Aunque hay determinados supuestos que a veces nos parece que no van a ocurrir nunca… el día menos pensando, zas… van y ocurren.

Hemos tratado el desacoplamiento una y otra vez, diciendo que es uno de los principios básicos de SOA y también el que aboga por la transparencia de la localización física del servicio.
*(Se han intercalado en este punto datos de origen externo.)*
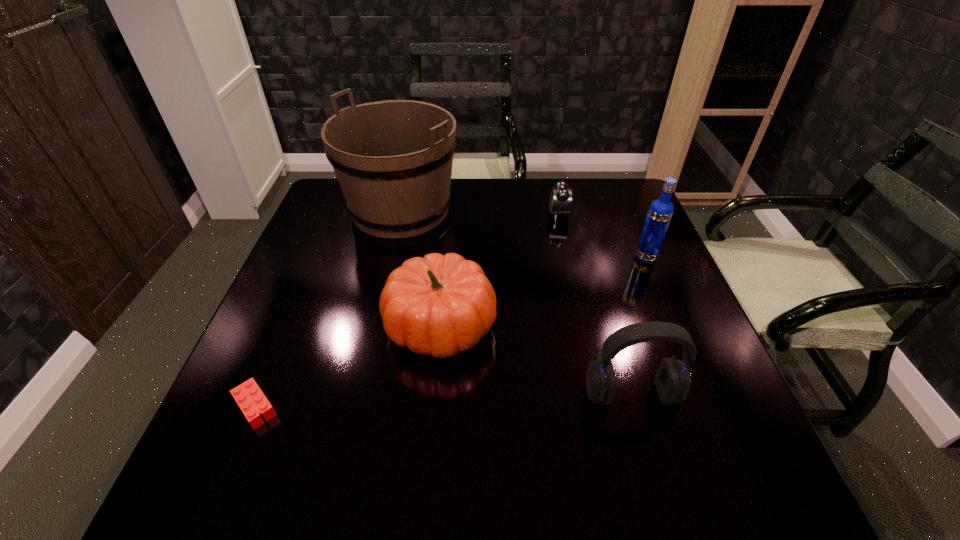 I want to click on vacant area that lies between the shortest object and the headset, so click(444, 400).

The height and width of the screenshot is (540, 960). In order to click on free space between the headset and the third nearest object in this screenshot , I will do `click(536, 360)`.

The image size is (960, 540). In order to click on object that is the third closest to the shortest object in this screenshot , I will do `click(672, 380)`.

Find the location of `the closest object to the headset`. the closest object to the headset is located at coordinates (440, 305).

The width and height of the screenshot is (960, 540). What are the coordinates of `free location that satisfies the following two spatial constraints: 1. on the back side of the fourth nearest object; 2. on the front side of the second shortest object` in the screenshot? It's located at (628, 214).

At what (x,y) coordinates should I click in order to perform the action: click on free spot that satisfies the following two spatial constraints: 1. on the front side of the alarm clock; 2. on the back side of the second tallest object. Please return your answer as a coordinate pair (x, y). The height and width of the screenshot is (540, 960). Looking at the image, I should click on (568, 257).

The image size is (960, 540). Find the location of `vacant space that satisfies the following two spatial constraints: 1. on the front side of the alarm clock; 2. on the left side of the fourth nearest object`. vacant space that satisfies the following two spatial constraints: 1. on the front side of the alarm clock; 2. on the left side of the fourth nearest object is located at coordinates (568, 257). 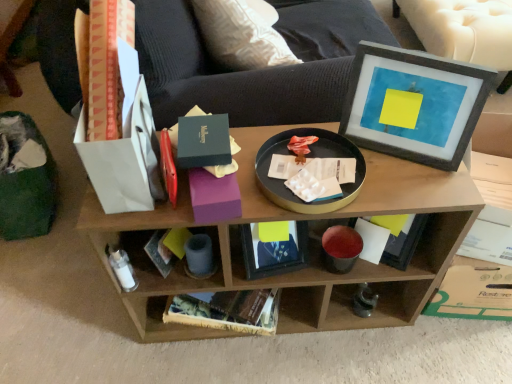 Question: Considering the positions of white paper book at lower center and matte gray picture frame at upper right in the image, is white paper book at lower center bigger or smaller than matte gray picture frame at upper right?

Choices:
 (A) small
 (B) big

Answer: (A)

Question: Is white paper book at lower center spatially inside matte gray picture frame at upper right, or outside of it?

Choices:
 (A) outside
 (B) inside

Answer: (A)

Question: Considering the real-world distances, which object is farthest from the white paper book at lower center?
¿Y que pasa el día que trasladan las máquinas de un centro a otro? Pues pueden pasar dos cosas:

  1. Seas la persona más feliz del mundo al poder ir haciendo los traspasos de forma gradual al tener los servicios y por tanto las aplicaciones desacopladas
  2. Seas una persona con un problema muy, muy gordo

Si estás en el segundo caso, creo que será el momento de acordarte de los beneficios de SOA y de por qué no los aplicaste cuando estabas a tiempo. El famoso bing bang se va a quedar pequeño si lo comparamos con el “movimiento masivo” de aplicaciones que vas a tener que hacer para apagar las aplicaciones en un centro y arrancarlas en otro.
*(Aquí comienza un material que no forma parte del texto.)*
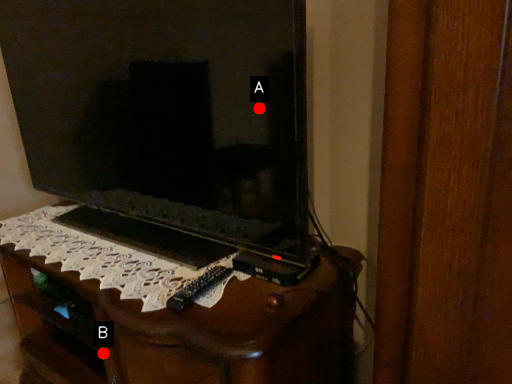 Question: Two points are circled on the image, labeled by A and B beside each circle. Which point is closer to the camera taking this photo?

Choices:
 (A) A is closer
 (B) B is closer

Answer: (A) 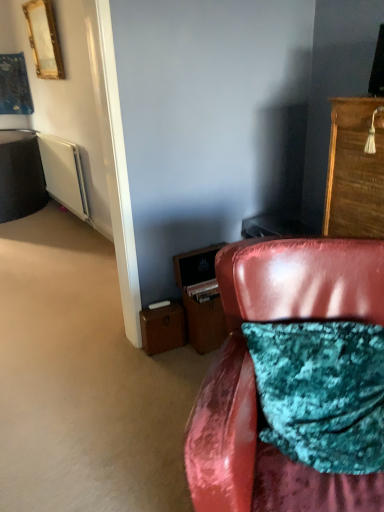 This screenshot has height=512, width=384. I want to click on free location in front of brown leather suitcase at lower left, which ranks as the 1th drawer in left-to-right order, so pos(160,368). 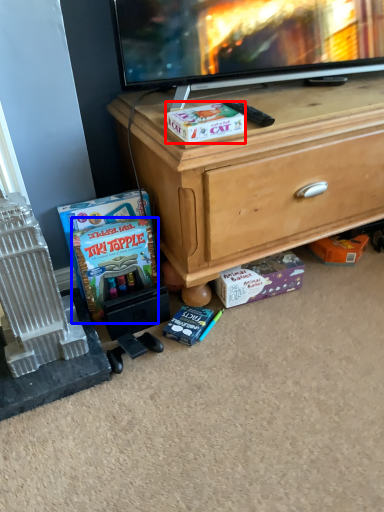 Question: Which of the following is the farthest to the observer, box (highlighted by a red box) or comic book (highlighted by a blue box)?

Choices:
 (A) box
 (B) comic book

Answer: (B) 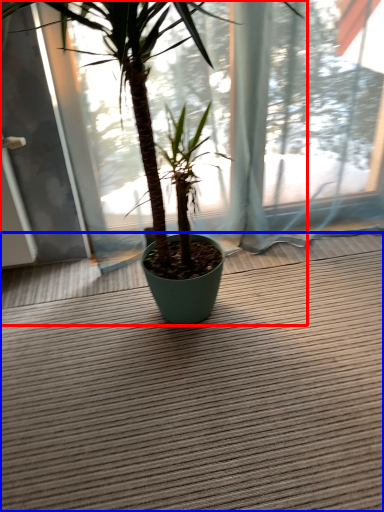 Question: Which object appears farthest to the camera in this image, houseplant (highlighted by a red box) or doormat (highlighted by a blue box)?

Choices:
 (A) houseplant
 (B) doormat

Answer: (B) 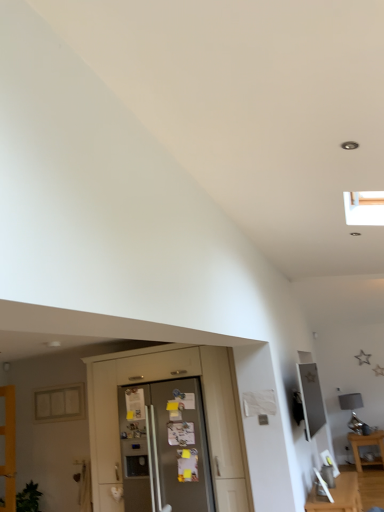 Question: Is wooden table at lower right smaller than matte glass window at left?

Choices:
 (A) no
 (B) yes

Answer: (A)

Question: Can you confirm if wooden table at lower right is thinner than matte glass window at left?

Choices:
 (A) yes
 (B) no

Answer: (B)

Question: Is the surface of wooden table at lower right in direct contact with matte glass window at left?

Choices:
 (A) yes
 (B) no

Answer: (B)

Question: Is wooden table at lower right completely or partially outside of matte glass window at left?

Choices:
 (A) no
 (B) yes

Answer: (B)

Question: Is wooden table at lower right turned away from matte glass window at left?

Choices:
 (A) yes
 (B) no

Answer: (B)

Question: From a real-world perspective, is wooden table at lower right positioned above or below matte glass window at left?

Choices:
 (A) above
 (B) below

Answer: (B)

Question: In terms of size, does wooden table at lower right appear bigger or smaller than matte glass window at left?

Choices:
 (A) small
 (B) big

Answer: (B)

Question: Which is correct: wooden table at lower right is inside matte glass window at left, or outside of it?

Choices:
 (A) outside
 (B) inside

Answer: (A)

Question: Considering the positions of wooden table at lower right and matte glass window at left in the image, is wooden table at lower right wider or thinner than matte glass window at left?

Choices:
 (A) wide
 (B) thin

Answer: (A)

Question: Does point (140, 488) appear closer or farther from the camera than point (6, 394)?

Choices:
 (A) farther
 (B) closer

Answer: (B)

Question: Is satin silver refrigerator at center situated inside wooden door at left or outside?

Choices:
 (A) inside
 (B) outside

Answer: (B)

Question: Considering the positions of satin silver refrigerator at center and wooden door at left in the image, is satin silver refrigerator at center wider or thinner than wooden door at left?

Choices:
 (A) wide
 (B) thin

Answer: (A)

Question: From the image's perspective, is satin silver refrigerator at center located above or below wooden door at left?

Choices:
 (A) below
 (B) above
En conclusión, el principio de desacoplamiento y transparencia de la localización física de donde se ejecuta un servicio no es una cosa gratuita, ni siquiera una manía.

Además de mejorar el mantenimiento de las aplicaciones y la gran flexibilidad que ofrece a la hora de crear nuevas funcionalidades de negocio durante la vida normal de las aplicaciones, resultará de gran ayuda cuando cambiemos las máquinas de sitio ¿no te parece?.